Eine Epiphanie im Dresdner Zwinger

18. September 2012 | von

Mit der Sixtinischen Madonna hat Raffael eine göttliche Erscheinung im Auftrag des Papstes auf die Leinwand gebracht. Spektakulär soll ihr Transport nach Dresden gewesen sein und legendär ihre Ankunft. Als Kultbild verehrt, lockt sie nicht nur zum 500-jährigen Jubiläum Tausende Besucher in den Zwinger nach Dresden.

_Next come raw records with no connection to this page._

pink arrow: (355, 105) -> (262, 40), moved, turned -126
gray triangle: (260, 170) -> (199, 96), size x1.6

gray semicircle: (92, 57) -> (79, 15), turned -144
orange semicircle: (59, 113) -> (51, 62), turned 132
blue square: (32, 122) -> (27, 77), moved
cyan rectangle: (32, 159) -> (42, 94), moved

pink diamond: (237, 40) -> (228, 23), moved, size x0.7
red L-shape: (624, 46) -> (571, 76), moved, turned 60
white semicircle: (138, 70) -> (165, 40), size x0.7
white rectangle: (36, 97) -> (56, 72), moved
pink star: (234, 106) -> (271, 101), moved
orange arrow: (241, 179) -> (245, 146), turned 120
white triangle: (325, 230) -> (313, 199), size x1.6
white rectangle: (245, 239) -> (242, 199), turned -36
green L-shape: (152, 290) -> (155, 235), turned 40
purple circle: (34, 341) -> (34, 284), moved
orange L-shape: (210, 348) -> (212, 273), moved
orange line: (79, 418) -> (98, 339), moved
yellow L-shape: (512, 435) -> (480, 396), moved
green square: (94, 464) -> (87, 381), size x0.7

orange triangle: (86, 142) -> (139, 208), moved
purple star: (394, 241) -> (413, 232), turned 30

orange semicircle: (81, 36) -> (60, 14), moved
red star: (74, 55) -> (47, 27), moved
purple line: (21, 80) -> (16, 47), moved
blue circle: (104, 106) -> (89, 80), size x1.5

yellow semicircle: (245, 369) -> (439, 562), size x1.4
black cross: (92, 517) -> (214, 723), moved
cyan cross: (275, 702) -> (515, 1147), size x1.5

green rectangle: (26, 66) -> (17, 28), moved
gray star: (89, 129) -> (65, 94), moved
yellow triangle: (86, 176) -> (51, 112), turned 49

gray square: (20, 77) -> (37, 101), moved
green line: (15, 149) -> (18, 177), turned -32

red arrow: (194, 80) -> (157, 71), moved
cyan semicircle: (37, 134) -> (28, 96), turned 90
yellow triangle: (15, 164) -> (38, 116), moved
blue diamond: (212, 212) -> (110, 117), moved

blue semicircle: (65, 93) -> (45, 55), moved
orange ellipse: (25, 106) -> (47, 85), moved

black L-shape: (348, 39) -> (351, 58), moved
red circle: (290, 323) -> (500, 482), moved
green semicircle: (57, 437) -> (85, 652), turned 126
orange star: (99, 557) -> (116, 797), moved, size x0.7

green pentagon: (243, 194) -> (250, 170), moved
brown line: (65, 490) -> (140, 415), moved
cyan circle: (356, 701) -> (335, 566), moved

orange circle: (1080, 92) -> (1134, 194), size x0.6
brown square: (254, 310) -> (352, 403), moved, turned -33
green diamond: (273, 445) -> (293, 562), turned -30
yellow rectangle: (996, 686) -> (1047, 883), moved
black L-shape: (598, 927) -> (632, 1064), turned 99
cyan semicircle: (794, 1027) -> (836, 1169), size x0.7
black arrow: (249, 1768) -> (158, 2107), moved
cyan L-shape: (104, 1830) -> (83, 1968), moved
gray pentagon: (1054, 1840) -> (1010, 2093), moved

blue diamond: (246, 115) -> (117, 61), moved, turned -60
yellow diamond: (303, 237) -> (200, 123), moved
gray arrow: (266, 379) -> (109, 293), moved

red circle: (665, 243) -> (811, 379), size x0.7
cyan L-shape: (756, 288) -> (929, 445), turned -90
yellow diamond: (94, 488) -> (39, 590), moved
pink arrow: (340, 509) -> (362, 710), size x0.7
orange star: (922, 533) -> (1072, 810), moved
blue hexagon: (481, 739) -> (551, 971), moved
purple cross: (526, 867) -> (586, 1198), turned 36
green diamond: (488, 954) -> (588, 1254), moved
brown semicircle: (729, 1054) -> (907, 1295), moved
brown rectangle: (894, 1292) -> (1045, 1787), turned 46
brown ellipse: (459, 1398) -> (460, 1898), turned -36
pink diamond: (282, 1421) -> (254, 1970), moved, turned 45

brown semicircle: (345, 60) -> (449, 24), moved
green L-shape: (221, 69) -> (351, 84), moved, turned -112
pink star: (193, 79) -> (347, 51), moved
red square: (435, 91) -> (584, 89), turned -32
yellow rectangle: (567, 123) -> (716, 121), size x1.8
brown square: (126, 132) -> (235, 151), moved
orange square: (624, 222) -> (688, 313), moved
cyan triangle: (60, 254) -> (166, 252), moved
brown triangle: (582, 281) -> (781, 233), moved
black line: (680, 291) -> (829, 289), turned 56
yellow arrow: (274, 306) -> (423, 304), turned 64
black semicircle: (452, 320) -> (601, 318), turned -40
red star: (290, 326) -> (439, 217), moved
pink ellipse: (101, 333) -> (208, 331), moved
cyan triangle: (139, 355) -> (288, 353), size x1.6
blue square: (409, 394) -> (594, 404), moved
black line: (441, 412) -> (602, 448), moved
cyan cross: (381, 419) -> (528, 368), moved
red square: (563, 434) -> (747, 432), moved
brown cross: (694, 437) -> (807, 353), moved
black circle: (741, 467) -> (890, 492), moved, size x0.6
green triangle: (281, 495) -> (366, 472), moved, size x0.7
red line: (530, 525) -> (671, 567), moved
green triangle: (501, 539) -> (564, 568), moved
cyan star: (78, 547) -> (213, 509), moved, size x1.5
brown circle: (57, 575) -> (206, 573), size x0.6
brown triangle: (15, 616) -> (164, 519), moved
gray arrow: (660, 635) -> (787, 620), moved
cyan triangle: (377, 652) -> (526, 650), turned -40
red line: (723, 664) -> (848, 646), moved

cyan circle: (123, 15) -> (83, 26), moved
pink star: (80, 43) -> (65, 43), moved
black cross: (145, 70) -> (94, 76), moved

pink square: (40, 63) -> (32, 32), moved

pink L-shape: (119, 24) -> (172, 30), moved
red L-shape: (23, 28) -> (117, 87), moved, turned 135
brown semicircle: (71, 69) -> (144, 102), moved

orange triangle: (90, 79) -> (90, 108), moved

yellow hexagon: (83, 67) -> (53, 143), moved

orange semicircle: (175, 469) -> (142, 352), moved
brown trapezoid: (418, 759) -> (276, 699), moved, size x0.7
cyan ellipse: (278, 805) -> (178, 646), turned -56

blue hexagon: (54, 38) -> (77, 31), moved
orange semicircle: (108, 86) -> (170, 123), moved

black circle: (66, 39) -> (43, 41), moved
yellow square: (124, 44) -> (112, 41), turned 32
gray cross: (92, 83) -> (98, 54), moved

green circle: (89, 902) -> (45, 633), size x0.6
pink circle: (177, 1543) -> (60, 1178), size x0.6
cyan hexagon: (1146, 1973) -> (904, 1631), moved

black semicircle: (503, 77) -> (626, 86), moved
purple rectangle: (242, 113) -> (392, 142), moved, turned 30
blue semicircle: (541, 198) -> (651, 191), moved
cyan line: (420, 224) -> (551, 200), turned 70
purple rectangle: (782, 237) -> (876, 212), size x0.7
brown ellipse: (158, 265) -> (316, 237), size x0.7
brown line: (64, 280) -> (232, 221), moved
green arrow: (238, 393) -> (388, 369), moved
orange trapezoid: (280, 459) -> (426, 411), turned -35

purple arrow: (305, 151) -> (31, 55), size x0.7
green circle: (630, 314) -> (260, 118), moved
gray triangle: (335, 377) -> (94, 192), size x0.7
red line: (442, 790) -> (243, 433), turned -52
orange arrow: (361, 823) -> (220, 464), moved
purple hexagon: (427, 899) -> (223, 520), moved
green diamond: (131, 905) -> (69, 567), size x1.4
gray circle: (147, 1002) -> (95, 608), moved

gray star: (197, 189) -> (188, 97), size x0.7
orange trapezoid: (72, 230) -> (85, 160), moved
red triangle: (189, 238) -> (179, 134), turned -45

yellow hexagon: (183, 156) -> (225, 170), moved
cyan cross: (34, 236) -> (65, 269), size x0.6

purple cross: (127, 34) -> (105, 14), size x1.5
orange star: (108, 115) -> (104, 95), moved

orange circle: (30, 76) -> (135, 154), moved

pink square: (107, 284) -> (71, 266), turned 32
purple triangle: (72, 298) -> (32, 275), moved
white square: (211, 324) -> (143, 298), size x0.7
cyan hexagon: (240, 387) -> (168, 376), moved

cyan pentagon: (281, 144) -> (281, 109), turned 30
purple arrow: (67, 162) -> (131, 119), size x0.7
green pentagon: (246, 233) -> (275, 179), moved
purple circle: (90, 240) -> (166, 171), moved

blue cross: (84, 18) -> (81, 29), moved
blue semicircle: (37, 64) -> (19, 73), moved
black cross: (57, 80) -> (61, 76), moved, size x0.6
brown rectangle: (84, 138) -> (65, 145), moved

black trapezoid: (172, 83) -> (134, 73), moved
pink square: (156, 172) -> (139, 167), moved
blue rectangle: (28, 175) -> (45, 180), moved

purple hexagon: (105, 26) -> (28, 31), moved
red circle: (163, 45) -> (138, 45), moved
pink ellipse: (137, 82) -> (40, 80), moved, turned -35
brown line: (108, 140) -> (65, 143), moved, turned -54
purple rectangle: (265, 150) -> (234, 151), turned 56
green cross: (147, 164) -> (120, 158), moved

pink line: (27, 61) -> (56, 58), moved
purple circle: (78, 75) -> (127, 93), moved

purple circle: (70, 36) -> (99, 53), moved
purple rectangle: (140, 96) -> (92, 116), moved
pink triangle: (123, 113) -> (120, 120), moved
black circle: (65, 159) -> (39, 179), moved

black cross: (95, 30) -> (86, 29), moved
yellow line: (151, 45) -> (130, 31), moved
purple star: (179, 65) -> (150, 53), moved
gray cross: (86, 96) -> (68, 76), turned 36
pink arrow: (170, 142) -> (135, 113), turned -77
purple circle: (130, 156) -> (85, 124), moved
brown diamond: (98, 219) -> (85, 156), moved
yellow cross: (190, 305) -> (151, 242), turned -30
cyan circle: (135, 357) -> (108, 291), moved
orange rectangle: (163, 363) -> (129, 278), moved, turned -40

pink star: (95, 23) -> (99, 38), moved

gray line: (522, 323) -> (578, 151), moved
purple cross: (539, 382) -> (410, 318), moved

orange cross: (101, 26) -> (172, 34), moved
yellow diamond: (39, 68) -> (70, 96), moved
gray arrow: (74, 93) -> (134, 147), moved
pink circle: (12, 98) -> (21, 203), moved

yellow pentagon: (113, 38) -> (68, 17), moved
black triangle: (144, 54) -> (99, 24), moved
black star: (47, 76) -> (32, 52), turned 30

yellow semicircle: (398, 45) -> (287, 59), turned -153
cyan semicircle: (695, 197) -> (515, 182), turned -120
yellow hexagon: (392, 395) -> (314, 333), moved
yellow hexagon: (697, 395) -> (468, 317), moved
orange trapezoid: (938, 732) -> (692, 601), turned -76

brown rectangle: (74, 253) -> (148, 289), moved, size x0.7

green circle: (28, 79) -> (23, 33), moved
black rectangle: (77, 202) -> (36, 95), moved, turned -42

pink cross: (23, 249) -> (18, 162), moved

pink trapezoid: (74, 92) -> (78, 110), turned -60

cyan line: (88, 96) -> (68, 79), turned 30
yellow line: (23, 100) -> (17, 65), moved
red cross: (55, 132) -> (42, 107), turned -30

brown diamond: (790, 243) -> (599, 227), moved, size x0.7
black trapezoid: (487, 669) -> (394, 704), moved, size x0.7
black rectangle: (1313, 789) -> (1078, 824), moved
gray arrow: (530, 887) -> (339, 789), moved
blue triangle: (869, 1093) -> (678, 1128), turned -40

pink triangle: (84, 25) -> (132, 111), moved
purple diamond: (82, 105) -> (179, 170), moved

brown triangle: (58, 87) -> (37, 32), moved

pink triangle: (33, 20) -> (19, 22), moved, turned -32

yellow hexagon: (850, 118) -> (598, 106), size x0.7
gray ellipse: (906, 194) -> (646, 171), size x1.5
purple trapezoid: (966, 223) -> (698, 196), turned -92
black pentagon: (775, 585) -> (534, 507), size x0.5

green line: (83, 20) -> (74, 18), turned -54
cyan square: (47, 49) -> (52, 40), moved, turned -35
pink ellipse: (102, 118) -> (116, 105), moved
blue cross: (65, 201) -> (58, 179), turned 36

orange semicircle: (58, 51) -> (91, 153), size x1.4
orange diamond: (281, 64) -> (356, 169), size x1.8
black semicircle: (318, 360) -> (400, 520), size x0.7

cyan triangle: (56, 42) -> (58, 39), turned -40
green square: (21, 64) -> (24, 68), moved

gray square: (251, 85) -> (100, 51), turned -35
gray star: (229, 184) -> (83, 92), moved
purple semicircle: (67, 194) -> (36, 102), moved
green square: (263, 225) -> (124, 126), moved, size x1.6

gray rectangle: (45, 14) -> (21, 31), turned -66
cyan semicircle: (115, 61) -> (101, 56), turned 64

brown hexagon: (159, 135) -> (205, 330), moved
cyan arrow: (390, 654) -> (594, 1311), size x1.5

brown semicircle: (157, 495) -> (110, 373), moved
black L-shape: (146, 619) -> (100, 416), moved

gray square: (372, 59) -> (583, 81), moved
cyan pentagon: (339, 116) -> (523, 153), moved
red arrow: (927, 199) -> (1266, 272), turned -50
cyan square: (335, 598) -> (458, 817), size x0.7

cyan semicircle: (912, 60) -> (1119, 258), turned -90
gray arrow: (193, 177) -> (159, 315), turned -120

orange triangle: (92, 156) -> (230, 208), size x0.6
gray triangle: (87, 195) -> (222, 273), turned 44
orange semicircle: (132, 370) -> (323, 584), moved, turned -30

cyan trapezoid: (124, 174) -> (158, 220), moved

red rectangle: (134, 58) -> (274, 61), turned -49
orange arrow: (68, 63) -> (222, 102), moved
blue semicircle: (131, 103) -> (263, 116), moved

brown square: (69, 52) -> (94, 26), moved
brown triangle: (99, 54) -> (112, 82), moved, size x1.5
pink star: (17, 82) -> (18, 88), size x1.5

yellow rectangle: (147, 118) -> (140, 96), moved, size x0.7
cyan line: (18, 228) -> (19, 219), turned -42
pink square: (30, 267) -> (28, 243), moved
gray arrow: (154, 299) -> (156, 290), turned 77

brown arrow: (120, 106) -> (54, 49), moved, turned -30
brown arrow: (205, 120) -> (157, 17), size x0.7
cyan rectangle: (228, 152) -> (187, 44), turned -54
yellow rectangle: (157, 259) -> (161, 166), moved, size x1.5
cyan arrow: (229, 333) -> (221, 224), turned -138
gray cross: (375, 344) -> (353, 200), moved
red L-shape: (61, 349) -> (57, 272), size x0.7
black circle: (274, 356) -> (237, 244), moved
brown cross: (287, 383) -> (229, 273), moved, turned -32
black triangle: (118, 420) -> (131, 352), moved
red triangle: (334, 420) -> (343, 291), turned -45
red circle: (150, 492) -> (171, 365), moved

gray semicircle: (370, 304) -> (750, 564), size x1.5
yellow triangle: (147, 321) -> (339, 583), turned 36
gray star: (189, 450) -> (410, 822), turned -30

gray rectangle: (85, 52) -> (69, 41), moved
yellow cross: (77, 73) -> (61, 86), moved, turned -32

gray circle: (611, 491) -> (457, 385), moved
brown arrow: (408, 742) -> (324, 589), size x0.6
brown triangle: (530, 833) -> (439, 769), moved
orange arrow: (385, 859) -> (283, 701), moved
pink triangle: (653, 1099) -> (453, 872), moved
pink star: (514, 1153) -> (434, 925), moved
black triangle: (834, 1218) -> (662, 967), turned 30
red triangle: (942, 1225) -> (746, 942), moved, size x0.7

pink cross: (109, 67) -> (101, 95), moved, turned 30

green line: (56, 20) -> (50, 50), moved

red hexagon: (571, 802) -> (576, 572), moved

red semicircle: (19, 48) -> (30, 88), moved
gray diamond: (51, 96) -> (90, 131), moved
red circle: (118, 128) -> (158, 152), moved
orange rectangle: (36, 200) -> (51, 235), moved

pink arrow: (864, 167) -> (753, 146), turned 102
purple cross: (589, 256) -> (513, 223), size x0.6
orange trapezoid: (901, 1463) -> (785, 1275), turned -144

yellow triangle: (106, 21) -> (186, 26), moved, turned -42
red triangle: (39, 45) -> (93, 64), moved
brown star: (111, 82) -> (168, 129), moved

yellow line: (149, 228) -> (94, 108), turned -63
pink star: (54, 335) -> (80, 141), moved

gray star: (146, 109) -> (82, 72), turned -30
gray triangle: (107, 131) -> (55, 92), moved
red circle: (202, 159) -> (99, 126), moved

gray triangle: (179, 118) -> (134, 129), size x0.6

„Sehet die Madonna mit einem Gesicht voll Unschuld und zugleich einer mehr als weiblichen Grösse, in einer seelig ruhigen Stellung, in derjenigen Stille, welche die Alten in den Bildern ihrer Gottheiten herrschen liessen. Wie gross und edle ist ihr gantzer Contur!“ Dieses höchste Lob stammt aus Joachim Winckelmanns Feder und gilt der Sixtinischen Madonna von Raffael. Unmittelbar nach dem Ankauf durch August III. hatte der Urvater der deutschen Kunstgeschichte das Meisterwerk zu Gesicht bekommen und als solches erkannt. Edle Einfalt und stille Größe, gemessen an den Vorbildern der antiken Kunst – nicht allein den Ansprüchen des Klassizismus hält Raffaels Madonna stand, bis heute begeistert sie die Besucher der Gemäldegalerie Alte Meister im Semperbau am Zwinger. Anlässlich ihres 500-jährigen Jubiläums würdigten die Staatlichen Kunstsammlungen Dresden das Kultbild mit einer Sonderausstellung, die von Mai bis August dieses Jahres „sowohl den kunst- und kulturhistorischen Kontext als auch die Rezeptionsgeschichte“ beleuchtete.



MADONNA IN CONVERSAZIONE

Schwer hängt der grüne Vorhang von der Vorhangstange am oberen Bildrand. Er ist zu beiden Seiten gerafft, und der Maler enthüllt die geistige Welt für unser profanes Auge. Raffael präsentiert eine Epiphanie: Die irdische verwoben mit der himmlischen Sphäre. Auf Wolken schreitet Maria dem Betrachter entgegen, unter den Blicken Hunderter Engelsköpfe im Hintergrund, und bringt das Jesuskind. Ihr liebevoller Griff vermittelt innige Verbindung zwischen Mutter und Sohn. Zentral, in sich ruhend, vollkommen erhaben, präsentiert Raffael eine Madonna in Glorie, wobei er die übliche Symbolform der mandelförmigen Glorie in gelbes Licht abstrahiert, das vom Marienkörper auszustrahlen scheint, um sanft im Blau des Himmels zu verlaufen. Farben und Ebenen fließen zusammen und leiten den Blick des Betrachters, ohne Klarheit zu vermitteln. So changiert die Madonna zwischen Hintergrund und Vordergrund hin und her, bis sie bald im Bild zu schweben scheint. Ihre ernsten Augen blicken aus dem Bild hinaus, als erahne sie am Betrachter vorbei die kommende Passion des Sohnes. Rechts zu Mariens Füßen befindet sich die heilige Barbara von Nicomedia, deren Reliquien im Mittelalter in der Klosterkirche von Piacenza aufbewahrt wurden. Für den Hochaltar dieser  Kirche war das Gemälde bestimmt, das statt auf der traditionellen Holztafel auf Leinwand gemalt ist. Die Märtyrerin hat demutsvoll den Kopf zur Seite gewandt und ist Pendant zum heiligen Sixtus, dem Kirchenpatron. Dieser deutet mit seiner Hand auf die irdische Welt, während er den Kopf der Gottesmutter zuwendet. Der Bildtypus der Sacra conversazione (thronende Madonna, von Heiligen umgeben), die Raffael noch in der Madonna von Foligno in originärer Weise zeigt, erfährt hier eine Abwandlung: Die Madonna thront nicht, auch befindet sie sich nicht im direkten Gespräch mit dem Heiligen und Fürsprecher der Gläubigen.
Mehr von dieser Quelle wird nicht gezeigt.